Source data
● ● ● ●

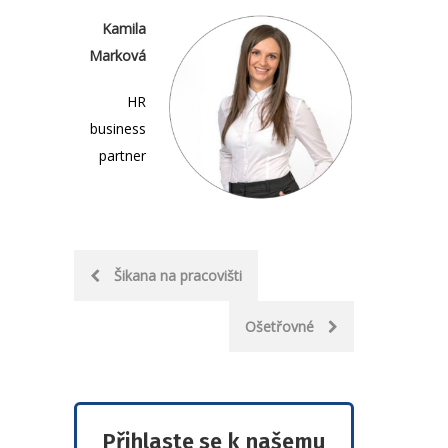
Kamila
Marková
HR
business
partner
Post
Šikana na pracovišti
navigation
Ošetřovné
Přihlaste se k našemu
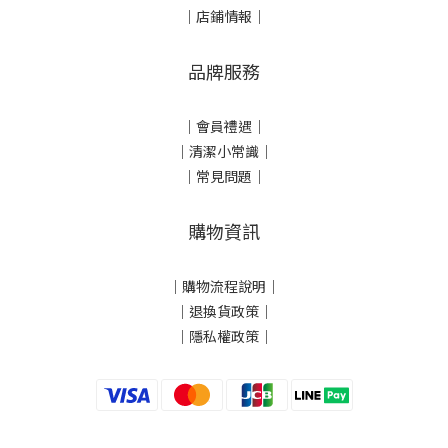
｜店鋪情報｜
品牌服務
｜會員禮遇｜
｜清潔小常識｜
｜常見問題｜
購物資訊
｜
購物流程說明
｜
｜
退換貨政策
｜
｜
隱私權政策
｜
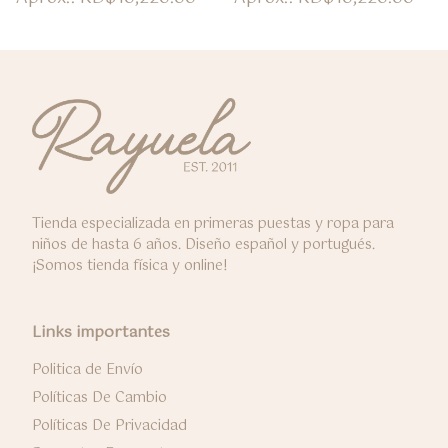
Tienda especializada en primeras puestas y ropa para
niños de hasta 6 años. Diseño español y portugués.
¡Somos tienda física y online!
Links importantes
Politica de Envío
Políticas De Cambio
Políticas De Privacidad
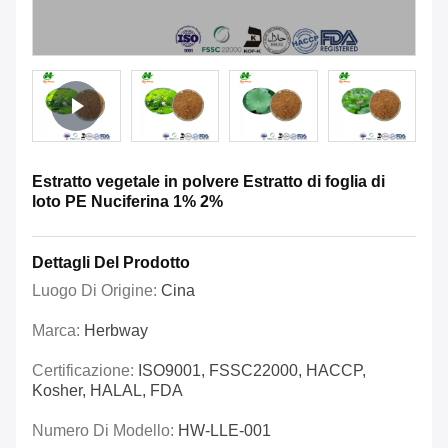
Estratto vegetale in polvere Estratto di foglia di
loto PE Nuciferina 1% 2%
Dettagli Del Prodotto
Luogo Di Origine:
Cina
Marca:
Herbway
Certificazione:
ISO9001, FSSC22000, HACCP,
Kosher, HALAL, FDA
Numero Di Modello:
HW-LLE-001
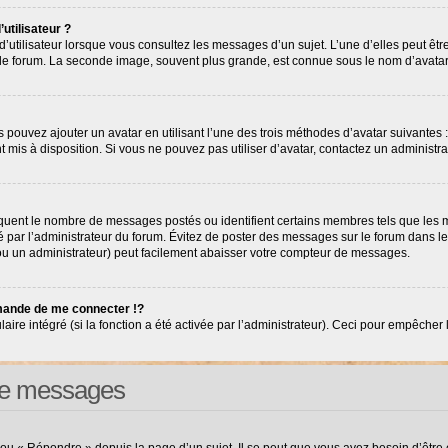
utilisateur ?
’utilisateur lorsque vous consultez les messages d’un sujet. L’une d’elles peut êt
r le forum. La seconde image, souvent plus grande, est connue sous le nom d’avat
s pouvez ajouter un avatar en utilisant l’une des trois méthodes d’avatar suivantes :
nt mis à disposition. Si vous ne pouvez pas utiliser d’avatar, contactez un administr
diquent le nombre de messages postés ou identifient certains membres tels que les
tré par l’administrateur du forum. Évitez de poster des messages sur le forum dans l
(ou un administrateur) peut facilement abaisser votre compteur de messages.
ande de me connecter !?
e intégré (si la fonction a été activée par l’administrateur). Ceci pour empêcher l’ut
 de messages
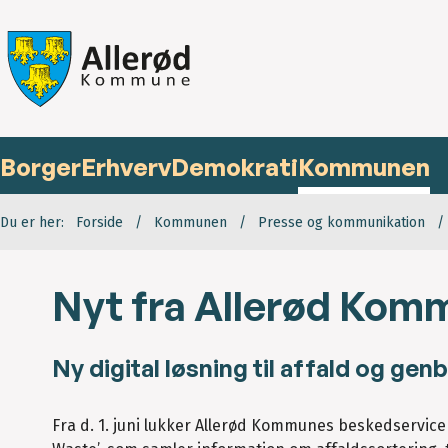
Borger
Erhverv
Demokrati
Kommunen
Du er her:
Forside
Kommunen
Presse og kommunikation
Nyt fra Allerød Komm
Ny digital løsning til affald og gen
Fra d. 1. juni lukker Allerød Kommunes beskedservice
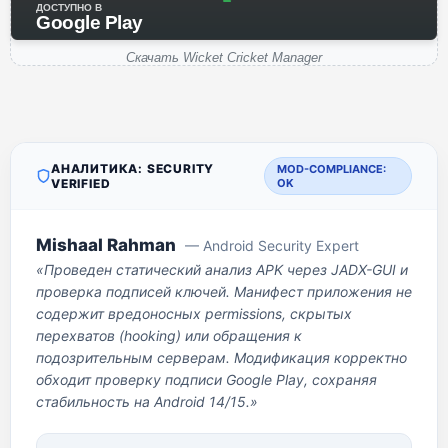
ДОСТУПНО В
Google Play
Скачать Wicket Cricket Manager
АНАЛИТИКА: SECURITY
MOD-COMPLIANCE:
VERIFIED
OK
Mishaal Rahman
— Android Security Expert
«Проведен статический анализ APK через JADX-GUI и
проверка подписей ключей. Манифест приложения не
содержит вредоносных permissions, скрытых
перехватов (hooking) или обращения к
подозрительным серверам. Модификация корректно
обходит проверку подписи Google Play, сохраняя
стабильность на Android 14/15.»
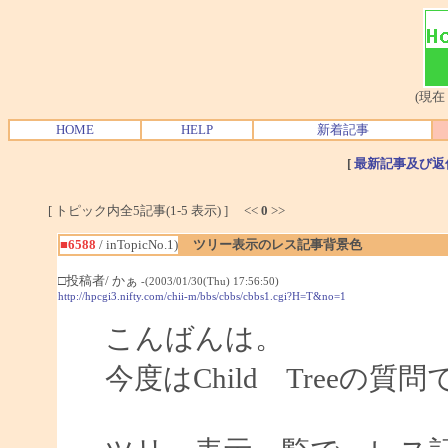
(現在
HOME
HELP
新着記事
[
最新記事及び返
[ トピック内全5記事(1-5 表示) ] <<
0
>>
■6588
/ inTopicNo.1)
ツリー表示のレス記事背景色
□投稿者/ かぁ
-(2003/01/30(Thu) 17:56:50)
http://hpcgi3.nifty.com/chii-m/bbs/cbbs/cbbs1.cgi?H=T&no=1
こんばんは。
今度はChild Treeの質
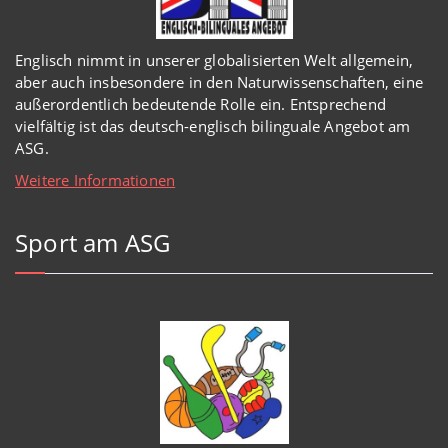
Englisch
nimmt in
unserer
globalisierten Welt
allgemein,
aber auch insbesondere in den Naturwissenschaften, eine
außerordentlich
bedeutende Rolle ein.
Entsprechend
vielfältig ist das deutsch-englisch bilinguale Angebot am
ASG.
Weitere Informationen
Sport am ASG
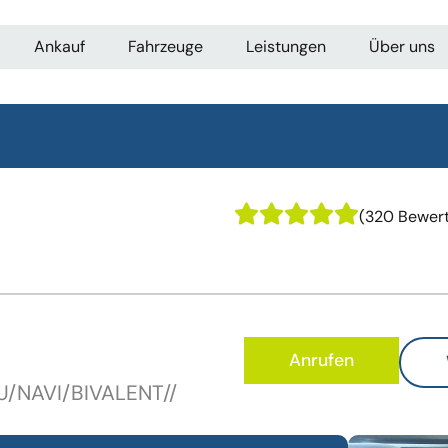
Ankauf
Fahrzeuge
Leistungen
Über uns
(320 Bewer
Anrufen
U/NAVI/BIVALENT//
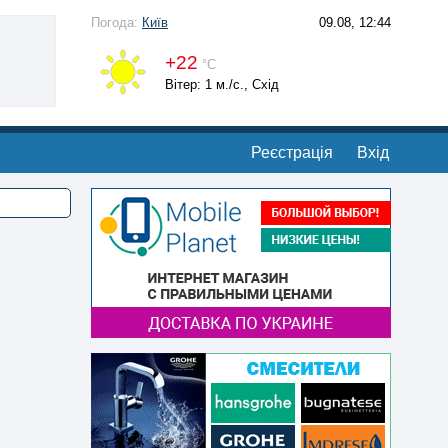
Погода:
Київ
09.08, 12:44
+22
°С
Вітер: 1 м./с., Схід
Реєстрація
Вхід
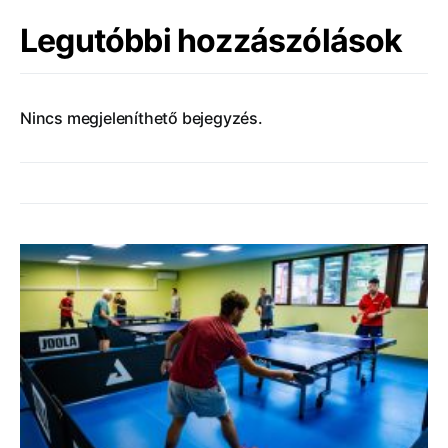
Legutóbbi hozzászólások
Nincs megjeleníthető bejegyzés.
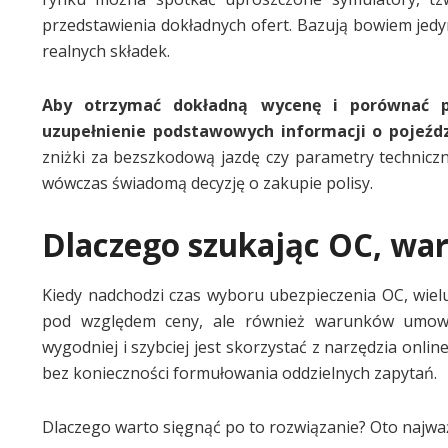
przedstawienia dokładnych ofert. Bazują bowiem jedy
realnych składek.
Aby otrzymać dokładną wycenę i porównać pro
uzupełnienie podstawowych informacji o pojeźdz
zniżki za bezszkodową jazdę czy parametry techniczn
wówczas świadomą decyzję o zakupie polisy.
Dlaczego szukając OC, war
Kiedy nadchodzi czas wyboru ubezpieczenia OC, wielu
pod względem ceny, ale również warunków umowy.
wygodniej i szybciej jest skorzystać z narzędzia onli
bez konieczności formułowania oddzielnych zapytań.
Dlaczego warto sięgnąć po to rozwiązanie? Oto najważ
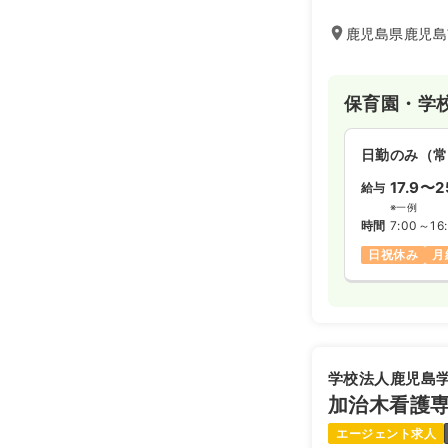
鹿児島県鹿児島市
保育園・学
日勤のみ（常
17.9〜2
給与
※一例
時間
7:00～16
日祝休み
月
学校法人鹿児島
加治木看護
エージェント求人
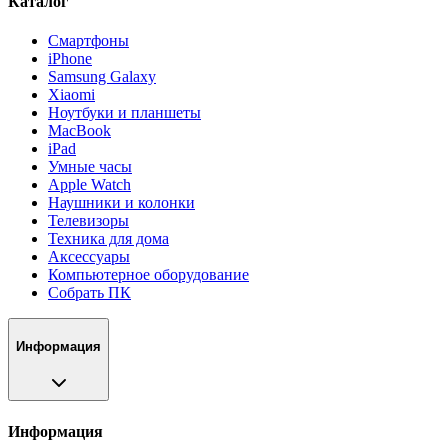
Каталог
Смартфоны
iPhone
Samsung Galaxy
Xiaomi
Ноутбуки и планшеты
MacBook
iPad
Умные часы
Apple Watch
Наушники и колонки
Телевизоры
Техника для дома
Аксессуары
Компьютерное оборудование
Собрать ПК
Информация
Информация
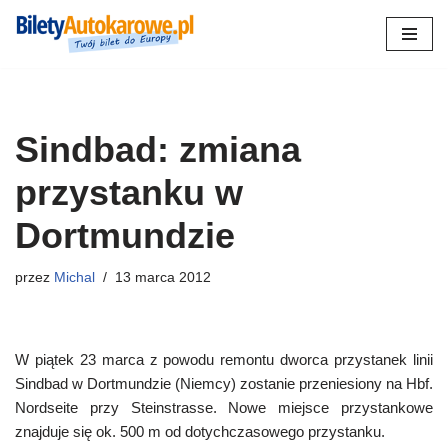
Przejdź
do
treści
Sindbad: zmiana
przystanku w
Dortmundzie
przez
Michal
13 marca 2012
W piątek 23 marca z powodu remontu dworca przystanek linii
Sindbad w Dortmundzie (Niemcy) zostanie przeniesiony na Hbf.
Nordseite przy Steinstrasse. Nowe miejsce przystankowe
znajduje się ok. 500 m od dotychczasowego przystanku.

● ● ● ●

§ WORK REQUIRED: Pictures stay out. Transcribe the lines from the start of the entries above through the line with "(ou un administrateur)", exactly.

§ EXERCISE RESULT:
Kamila
Marková
HR
business
partner
Post
Šikana na pracovišti
navigation
Ošetřovné
Přihlaste se k našemu
｜店鋪情報｜
品牌服務
｜會員禮遇｜
｜清潔小常識｜
｜常見問題｜
購物資訊
｜
購物流程說明
｜
｜
退換貨政策
｜
｜
隱私權政策
｜
Tienda especializada en primeras puestas y ropa para
niños de hasta 6 años. Diseño español y portugués.
¡Somos tienda física y online!
Links importantes
Politica de Envío
Políticas De Cambio
Políticas De Privacidad
Estratto vegetale in polvere Estratto di foglia di
loto PE Nuciferina 1% 2%
Dettagli Del Prodotto
Luogo Di Origine:
Cina
Marca:
Herbway
Certificazione:
ISO9001, FSSC22000, HACCP,
Kosher, HALAL, FDA
Numero Di Modello:
HW-LLE-001
utilisateur ?
’utilisateur lorsque vous consultez les messages d’un sujet. L’une d’elles peut êt
r le forum. La seconde image, souvent plus grande, est connue sous le nom d’avat
s pouvez ajouter un avatar en utilisant l’une des trois méthodes d’avatar suivantes :
nt mis à disposition. Si vous ne pouvez pas utiliser d’avatar, contactez un administr
diquent le nombre de messages postés ou identifient certains membres tels que les
tré par l’administrateur du forum. Évitez de poster des messages sur le forum dans l
(ou un administrateur) peut facilement abaisser votre compteur de messages.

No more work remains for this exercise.